Breaking out of the brutal battle of training large models#
- Training large models is upstream production, it is "intellectual/data-intensive research + training compute-intensive R&D engineering"
- Applying large models is downstream consumption, it is "domain knowledge-intensive fine-tuning + inference compute-intensive operational engineering"
Jumping out of the battle of "building large models", in addition to vertical industry large models, there is also a scalable opportunity for consumer-oriented AI agents: the highway of AI agents
The distributed inference compute network is the "logistics" network for landing large models#
Consider the large model as "goods", goods = model + compute + bandwidth + storage, all elements are indispensable, split the elements:
1. Model#
Including centralized large models in the public network, privately deployed enterprise-level models, and edge-side "small" models
- Centralized large models: suitable for integrated design of software and hardware, even deploying proprietary architectures, reducing the demand for inference compute, improving inference speed, obtaining high-speed response, and covering operational costs through scale
- Enterprise-level models: suitable for deployment in local area networks, with strong requirements for data privacy
- Edge models: prioritize deployment on handheld smart terminals and home computing centers
2. Compute#
Mainly consider inference compute, with more emphasis on cost factors
- The model itself will shield the differences in compute architectures, whether it is high-end compute cards or general-purpose CPUs. There will be a market for transforming the "traditional compute center". Enterprises that have made large investments in data centers will have strong demands
- Considering the network structure itself, the closer to the compute center, the faster the response speed. Therefore, distributed compute or edge compute will have advantages. PCDN players have the opportunity to create a second growth curve
3. Bandwidth + Storage#
Bandwidth and storage can be simplified and put together
- AI applications such as the Internet of Things/Connected Vehicles/Industrial Intelligence will have long tokens and high requirements for both bandwidth and storage. They will require models to be deployed at the front line
- Base stations may become emerging AI inference centers, and the role of telecommunications operators may increase. AI agent operators may not necessarily need to invest in developing large models themselves, but concentrate resources to operate large models
- After iterative updates of large models, they need to be quickly updated and distributed to the edge
The distribution of benefits in the AI high-speed logistics network, deeply integrated with web3#
List the roles of various players participating in the era of large models:
- Model manufacturers: a few core giants, large models with independent brands, including open source and closed source
- Model OEM manufacturers: manufacturers that fine-tune and package based on a few large models
- IaaS resource providers: data centers, small and medium-sized facilities in parks, operators of personal compute centers, players providing compute, bandwidth, and storage
- Model curators: those who promote model applications, including KOLs, anchors, media, etc.

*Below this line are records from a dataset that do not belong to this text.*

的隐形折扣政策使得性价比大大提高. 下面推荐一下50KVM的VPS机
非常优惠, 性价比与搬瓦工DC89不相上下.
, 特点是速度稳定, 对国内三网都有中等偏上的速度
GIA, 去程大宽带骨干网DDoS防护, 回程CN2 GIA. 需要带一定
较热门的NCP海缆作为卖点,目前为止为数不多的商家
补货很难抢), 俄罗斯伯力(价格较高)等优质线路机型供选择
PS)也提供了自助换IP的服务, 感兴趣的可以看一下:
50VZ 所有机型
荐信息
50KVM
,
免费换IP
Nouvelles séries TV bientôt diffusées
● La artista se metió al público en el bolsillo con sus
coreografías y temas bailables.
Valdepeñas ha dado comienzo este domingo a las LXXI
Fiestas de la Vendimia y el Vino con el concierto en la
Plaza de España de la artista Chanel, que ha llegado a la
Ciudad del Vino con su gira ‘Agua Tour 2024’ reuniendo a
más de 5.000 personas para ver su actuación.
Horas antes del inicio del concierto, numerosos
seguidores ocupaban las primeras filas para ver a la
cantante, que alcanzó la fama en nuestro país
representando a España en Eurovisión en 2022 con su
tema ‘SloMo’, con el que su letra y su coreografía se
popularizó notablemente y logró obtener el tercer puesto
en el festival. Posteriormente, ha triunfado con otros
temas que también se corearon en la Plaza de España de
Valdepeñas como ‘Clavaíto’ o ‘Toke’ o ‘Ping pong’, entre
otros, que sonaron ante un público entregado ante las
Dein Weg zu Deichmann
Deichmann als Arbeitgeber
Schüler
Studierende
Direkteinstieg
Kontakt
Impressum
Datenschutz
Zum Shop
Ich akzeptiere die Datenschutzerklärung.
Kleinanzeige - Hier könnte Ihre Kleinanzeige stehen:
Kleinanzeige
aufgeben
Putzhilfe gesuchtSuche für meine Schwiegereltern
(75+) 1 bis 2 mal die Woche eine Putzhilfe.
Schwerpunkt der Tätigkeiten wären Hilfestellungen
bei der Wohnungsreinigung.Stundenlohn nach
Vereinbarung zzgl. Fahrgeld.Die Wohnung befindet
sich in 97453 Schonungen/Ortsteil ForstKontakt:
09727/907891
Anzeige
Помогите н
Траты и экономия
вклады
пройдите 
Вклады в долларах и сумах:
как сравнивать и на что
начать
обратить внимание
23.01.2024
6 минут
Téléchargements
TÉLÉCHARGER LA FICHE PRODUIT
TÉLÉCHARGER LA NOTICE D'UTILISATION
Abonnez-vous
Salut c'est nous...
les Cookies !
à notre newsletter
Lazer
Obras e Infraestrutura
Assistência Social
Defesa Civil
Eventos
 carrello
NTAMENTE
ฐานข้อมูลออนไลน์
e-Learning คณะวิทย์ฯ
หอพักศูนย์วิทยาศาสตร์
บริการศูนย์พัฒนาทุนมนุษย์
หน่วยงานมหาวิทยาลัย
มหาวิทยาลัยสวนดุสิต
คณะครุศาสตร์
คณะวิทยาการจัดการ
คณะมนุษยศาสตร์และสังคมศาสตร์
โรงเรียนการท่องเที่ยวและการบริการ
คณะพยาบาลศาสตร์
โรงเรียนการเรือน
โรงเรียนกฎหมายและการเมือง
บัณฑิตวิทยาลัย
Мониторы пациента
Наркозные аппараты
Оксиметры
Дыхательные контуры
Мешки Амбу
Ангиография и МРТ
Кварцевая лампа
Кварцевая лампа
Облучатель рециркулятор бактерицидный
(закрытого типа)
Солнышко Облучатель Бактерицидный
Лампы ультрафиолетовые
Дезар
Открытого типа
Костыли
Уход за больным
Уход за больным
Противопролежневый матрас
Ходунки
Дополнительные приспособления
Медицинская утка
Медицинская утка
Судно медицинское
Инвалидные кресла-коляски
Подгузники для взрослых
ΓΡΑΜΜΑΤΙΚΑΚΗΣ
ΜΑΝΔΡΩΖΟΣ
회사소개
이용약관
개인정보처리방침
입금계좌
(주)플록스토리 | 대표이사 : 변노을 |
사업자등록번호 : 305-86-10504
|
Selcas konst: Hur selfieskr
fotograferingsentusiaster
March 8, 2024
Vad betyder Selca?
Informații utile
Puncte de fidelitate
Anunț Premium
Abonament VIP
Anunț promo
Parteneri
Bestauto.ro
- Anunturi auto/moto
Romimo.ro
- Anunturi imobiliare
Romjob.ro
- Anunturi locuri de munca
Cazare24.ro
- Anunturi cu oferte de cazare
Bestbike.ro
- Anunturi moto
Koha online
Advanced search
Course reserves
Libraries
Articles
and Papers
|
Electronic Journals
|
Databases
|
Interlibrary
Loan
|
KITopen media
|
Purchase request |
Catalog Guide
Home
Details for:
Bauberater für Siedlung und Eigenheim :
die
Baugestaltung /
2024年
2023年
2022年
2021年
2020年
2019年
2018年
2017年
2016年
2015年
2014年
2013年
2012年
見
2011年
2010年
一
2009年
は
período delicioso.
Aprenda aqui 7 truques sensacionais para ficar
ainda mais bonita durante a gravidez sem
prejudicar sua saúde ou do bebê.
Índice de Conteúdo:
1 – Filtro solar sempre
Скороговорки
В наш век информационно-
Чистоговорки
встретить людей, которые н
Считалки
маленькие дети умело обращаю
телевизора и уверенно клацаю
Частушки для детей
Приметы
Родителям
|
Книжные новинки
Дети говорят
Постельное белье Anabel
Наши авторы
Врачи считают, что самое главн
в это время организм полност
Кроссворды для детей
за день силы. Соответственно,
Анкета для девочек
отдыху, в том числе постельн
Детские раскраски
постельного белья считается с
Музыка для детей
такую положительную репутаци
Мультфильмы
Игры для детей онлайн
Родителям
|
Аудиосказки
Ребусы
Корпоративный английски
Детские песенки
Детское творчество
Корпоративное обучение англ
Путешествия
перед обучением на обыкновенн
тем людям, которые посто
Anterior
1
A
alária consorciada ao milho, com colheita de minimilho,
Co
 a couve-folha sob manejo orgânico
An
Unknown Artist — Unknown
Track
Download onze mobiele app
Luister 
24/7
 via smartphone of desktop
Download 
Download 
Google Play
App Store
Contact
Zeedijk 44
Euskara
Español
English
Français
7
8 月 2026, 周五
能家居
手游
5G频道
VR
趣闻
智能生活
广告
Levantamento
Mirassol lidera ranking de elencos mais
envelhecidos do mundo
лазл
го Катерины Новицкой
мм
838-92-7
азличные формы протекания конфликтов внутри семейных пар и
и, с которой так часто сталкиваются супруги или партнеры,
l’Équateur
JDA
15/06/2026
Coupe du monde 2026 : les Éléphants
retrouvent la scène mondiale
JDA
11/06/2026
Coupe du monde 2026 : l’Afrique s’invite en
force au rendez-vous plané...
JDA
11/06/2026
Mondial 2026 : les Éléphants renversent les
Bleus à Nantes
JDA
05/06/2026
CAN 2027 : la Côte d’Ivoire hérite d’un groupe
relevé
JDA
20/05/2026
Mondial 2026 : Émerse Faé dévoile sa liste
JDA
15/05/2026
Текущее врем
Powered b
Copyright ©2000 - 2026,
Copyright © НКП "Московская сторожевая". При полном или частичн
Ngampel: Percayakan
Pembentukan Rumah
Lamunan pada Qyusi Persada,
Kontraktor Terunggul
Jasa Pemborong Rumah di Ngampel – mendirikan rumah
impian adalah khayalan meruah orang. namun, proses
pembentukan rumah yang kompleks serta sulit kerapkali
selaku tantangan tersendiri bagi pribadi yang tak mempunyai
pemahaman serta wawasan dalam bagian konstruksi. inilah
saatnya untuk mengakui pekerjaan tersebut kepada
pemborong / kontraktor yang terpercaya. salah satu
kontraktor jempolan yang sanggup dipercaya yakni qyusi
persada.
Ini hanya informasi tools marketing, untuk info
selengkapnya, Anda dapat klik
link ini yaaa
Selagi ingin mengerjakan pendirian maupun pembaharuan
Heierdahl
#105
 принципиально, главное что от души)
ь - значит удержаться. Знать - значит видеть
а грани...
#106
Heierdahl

- Model weavers: developers who weave different models to achieve specific tasks, may overlap partially with curators
When these players come together to serve consumers and profit from consumer payments, it is necessary to establish a mechanism for reasonable and stable distribution of benefits to ensure the continuous play of the game.
In the web3 part, operate a public chain or layer2
- Let different roles determine the allocation ratio dynamically through bidding, with "AI coin" as the underlying currency of the network
- Different roles can also invest their own resources and purchase opportunities to promote themselves, such as marketing expenses for large model manufacturers
- Even individuals can profit by deploying certain models in their own homes and providing services to neighbors
AI needs to be containerized#
In the container of AI, there is the orchestration and weaving of APIs, including workflows, API URLs, profit distribution mechanisms, and unique identifiers of models. From the current technology stack, it may be a combination of Webassembly + Rust + K8s-like software.
After containerization, AI agents are easier to schedule, distribute, and destroy because different network structures, compute infrastructure, and software differences will be smoothed out by containers, ultimately forming a huge resource pool. Containers can also correspond to standard blocks on the blockchain and eventually settle into profits.